S3 folders with extreme amount of files at the top level (not partitioned parquet-style)

Hello. I’m very new to Dremio. I have this directory in S3 with millions of objects in it. AWS only allows you to page through 1000 keys at a time, so indexing it in any system takes a while. Dremio included.

I want to write my own small script that copies data from the flat folder in S3 that has millions of direct children to a parquet-style partitioned S3 data source folder. If i do this, and enable incremental data source updating strategy on the new data source, will manually triggered data source refreshes be fast? If so, what kind of latencies can I expect? Looking for general advice in this area, not necessarily specific approximations.

Thanks in advance.

Edit:
Is there a preferred way to partition data and save new data to S3 in terms of efficiency for dataset refreshes?

@lopatron

The partition key depends on 2 things

  • Most common filter conditions in your query so we can effectively use partition pruning
  • Cardinality of the column, neither do not want to use a very high cardinality so we end up with too many files, nor too low a cardinality so we miss out in parallelism (# of splits)

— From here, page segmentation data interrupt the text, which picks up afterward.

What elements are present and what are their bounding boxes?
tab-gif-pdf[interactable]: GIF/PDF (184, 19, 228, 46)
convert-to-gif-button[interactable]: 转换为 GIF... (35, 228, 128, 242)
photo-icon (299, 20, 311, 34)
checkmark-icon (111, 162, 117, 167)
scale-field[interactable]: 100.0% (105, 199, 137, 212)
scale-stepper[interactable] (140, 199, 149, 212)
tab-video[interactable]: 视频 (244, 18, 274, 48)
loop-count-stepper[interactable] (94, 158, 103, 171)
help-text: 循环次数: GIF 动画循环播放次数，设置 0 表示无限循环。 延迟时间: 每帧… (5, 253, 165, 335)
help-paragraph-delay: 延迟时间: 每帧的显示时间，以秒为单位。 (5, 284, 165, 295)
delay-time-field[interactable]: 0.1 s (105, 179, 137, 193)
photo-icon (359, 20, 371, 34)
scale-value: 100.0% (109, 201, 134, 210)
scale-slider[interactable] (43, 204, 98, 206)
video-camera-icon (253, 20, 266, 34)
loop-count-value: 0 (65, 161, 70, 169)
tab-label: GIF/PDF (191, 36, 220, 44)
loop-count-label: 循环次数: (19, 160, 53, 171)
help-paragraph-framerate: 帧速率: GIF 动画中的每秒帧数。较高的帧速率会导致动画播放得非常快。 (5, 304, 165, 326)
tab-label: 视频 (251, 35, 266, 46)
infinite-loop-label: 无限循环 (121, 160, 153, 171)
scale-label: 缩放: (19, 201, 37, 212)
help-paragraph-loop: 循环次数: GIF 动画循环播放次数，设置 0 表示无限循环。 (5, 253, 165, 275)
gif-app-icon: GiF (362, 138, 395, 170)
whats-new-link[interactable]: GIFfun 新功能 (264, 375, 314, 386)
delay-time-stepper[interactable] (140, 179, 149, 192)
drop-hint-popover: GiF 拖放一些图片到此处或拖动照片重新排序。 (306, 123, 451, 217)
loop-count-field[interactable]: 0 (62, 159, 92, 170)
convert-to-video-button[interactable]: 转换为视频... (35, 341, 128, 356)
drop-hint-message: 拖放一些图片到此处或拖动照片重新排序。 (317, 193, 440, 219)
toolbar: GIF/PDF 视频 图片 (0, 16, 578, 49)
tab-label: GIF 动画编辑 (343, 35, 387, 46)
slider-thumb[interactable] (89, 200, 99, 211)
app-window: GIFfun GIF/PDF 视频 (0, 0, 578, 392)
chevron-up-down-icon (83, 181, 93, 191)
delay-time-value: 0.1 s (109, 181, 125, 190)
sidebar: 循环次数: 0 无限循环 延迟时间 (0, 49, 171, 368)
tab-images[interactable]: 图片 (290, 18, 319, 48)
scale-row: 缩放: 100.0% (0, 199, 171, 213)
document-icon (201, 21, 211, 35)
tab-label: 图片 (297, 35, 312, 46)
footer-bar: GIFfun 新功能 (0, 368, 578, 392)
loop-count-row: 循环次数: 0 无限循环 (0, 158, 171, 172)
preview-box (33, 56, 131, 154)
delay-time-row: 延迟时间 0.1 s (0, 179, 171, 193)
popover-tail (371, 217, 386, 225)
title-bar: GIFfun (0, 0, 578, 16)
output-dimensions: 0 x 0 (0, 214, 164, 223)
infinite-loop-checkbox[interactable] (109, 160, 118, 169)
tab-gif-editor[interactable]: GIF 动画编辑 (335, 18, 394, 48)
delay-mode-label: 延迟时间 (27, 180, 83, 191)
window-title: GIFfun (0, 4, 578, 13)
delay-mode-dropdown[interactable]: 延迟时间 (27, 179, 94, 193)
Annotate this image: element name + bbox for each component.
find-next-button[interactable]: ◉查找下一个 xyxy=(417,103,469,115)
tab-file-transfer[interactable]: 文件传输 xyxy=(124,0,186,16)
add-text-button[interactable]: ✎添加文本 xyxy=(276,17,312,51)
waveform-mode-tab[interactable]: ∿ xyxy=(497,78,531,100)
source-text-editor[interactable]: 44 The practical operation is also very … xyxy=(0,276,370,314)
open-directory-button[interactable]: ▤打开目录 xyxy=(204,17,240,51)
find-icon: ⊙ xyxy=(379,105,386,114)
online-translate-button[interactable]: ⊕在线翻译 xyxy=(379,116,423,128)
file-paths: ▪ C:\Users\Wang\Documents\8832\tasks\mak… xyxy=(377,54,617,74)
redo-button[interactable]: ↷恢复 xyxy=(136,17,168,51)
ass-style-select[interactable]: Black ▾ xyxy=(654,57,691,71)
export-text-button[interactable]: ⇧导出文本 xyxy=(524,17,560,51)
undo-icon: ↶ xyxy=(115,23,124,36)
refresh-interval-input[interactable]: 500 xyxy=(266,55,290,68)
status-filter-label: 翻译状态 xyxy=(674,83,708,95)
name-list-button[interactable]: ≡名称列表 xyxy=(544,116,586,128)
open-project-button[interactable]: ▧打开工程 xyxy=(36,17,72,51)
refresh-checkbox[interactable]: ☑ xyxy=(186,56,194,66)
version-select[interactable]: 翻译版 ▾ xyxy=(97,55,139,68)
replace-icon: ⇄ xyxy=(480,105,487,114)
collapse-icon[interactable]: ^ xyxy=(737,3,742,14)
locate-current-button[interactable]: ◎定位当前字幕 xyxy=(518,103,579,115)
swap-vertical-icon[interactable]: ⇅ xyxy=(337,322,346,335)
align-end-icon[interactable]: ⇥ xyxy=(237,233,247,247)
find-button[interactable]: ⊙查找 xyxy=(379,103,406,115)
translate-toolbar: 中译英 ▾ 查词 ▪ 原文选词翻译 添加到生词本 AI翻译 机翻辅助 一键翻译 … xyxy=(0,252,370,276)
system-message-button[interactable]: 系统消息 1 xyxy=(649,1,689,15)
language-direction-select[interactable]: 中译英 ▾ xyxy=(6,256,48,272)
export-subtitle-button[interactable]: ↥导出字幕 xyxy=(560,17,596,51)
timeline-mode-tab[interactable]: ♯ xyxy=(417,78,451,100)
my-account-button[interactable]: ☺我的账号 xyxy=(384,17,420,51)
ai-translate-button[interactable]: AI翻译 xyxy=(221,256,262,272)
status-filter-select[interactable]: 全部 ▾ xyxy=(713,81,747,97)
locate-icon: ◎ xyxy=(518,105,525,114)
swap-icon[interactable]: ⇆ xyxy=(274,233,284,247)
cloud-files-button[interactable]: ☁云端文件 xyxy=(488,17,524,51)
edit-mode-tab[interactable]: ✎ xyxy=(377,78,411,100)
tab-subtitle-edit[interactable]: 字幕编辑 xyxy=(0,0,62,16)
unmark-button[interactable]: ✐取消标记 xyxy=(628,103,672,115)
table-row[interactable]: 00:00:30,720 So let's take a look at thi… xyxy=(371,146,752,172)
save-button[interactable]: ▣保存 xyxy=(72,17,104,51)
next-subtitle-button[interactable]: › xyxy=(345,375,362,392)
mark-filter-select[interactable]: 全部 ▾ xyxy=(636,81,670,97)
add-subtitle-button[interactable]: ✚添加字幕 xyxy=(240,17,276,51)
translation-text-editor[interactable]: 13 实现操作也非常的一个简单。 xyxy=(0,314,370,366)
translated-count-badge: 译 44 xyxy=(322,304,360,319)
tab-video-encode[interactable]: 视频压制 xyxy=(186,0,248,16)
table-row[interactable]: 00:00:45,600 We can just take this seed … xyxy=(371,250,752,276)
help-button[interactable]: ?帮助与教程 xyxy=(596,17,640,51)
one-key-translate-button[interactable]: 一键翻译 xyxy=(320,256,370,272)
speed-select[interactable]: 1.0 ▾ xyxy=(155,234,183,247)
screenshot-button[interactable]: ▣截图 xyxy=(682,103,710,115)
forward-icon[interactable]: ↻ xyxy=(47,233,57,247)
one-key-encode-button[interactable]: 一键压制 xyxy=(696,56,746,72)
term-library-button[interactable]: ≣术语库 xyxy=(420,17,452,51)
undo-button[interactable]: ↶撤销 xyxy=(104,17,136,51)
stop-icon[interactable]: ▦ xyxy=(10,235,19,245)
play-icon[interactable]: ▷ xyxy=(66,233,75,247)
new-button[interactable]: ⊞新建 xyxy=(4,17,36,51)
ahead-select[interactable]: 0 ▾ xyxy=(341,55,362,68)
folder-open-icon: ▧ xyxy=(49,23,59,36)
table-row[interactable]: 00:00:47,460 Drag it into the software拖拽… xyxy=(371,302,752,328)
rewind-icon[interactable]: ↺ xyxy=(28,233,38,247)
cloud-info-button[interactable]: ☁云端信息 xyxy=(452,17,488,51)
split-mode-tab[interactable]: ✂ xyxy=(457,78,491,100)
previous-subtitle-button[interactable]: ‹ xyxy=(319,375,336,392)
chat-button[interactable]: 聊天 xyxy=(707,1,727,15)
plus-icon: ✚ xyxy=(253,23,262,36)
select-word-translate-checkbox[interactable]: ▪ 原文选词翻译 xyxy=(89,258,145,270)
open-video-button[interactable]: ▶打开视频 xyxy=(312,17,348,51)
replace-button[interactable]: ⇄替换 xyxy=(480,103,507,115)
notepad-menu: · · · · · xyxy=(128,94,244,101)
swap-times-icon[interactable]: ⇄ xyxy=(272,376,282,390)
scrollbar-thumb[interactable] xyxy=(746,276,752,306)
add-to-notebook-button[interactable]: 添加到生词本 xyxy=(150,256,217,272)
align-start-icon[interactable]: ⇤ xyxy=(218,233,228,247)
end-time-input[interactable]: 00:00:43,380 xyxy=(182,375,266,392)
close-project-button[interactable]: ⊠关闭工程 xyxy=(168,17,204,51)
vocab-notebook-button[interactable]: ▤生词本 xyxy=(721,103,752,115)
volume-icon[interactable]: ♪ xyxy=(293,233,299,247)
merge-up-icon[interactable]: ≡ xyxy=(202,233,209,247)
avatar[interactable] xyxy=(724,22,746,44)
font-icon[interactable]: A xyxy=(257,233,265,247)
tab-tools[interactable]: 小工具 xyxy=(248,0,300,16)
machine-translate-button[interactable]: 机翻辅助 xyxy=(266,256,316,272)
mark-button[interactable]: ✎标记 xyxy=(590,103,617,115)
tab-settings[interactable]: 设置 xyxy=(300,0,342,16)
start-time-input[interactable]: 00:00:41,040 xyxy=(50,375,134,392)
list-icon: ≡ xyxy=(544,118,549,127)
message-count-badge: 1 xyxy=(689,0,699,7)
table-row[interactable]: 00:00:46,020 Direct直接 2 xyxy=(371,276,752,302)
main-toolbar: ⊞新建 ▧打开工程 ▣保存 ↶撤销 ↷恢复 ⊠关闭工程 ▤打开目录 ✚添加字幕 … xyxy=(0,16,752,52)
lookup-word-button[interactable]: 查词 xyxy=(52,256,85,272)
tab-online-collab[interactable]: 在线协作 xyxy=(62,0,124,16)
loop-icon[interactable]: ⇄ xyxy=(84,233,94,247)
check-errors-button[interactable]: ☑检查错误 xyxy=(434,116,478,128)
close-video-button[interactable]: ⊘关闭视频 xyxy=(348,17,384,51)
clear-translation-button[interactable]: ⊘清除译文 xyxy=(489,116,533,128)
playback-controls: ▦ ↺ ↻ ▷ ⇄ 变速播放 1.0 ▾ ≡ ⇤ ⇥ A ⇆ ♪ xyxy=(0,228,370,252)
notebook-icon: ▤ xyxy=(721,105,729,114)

If the column on which the FILTER is applied is a non-partitioned column then Dremio would do a filter push down instead of pruning. Currently filter pushdown, Dremio only does one

It is also very important that the ETL job does not create too many small files. In S3, one row group is a split and a split drives parallelism. If you there are too many splits then it can cause an over head in opening files, reading footers and closing files. On the contrary too less splits can cause the query to be under parallelized.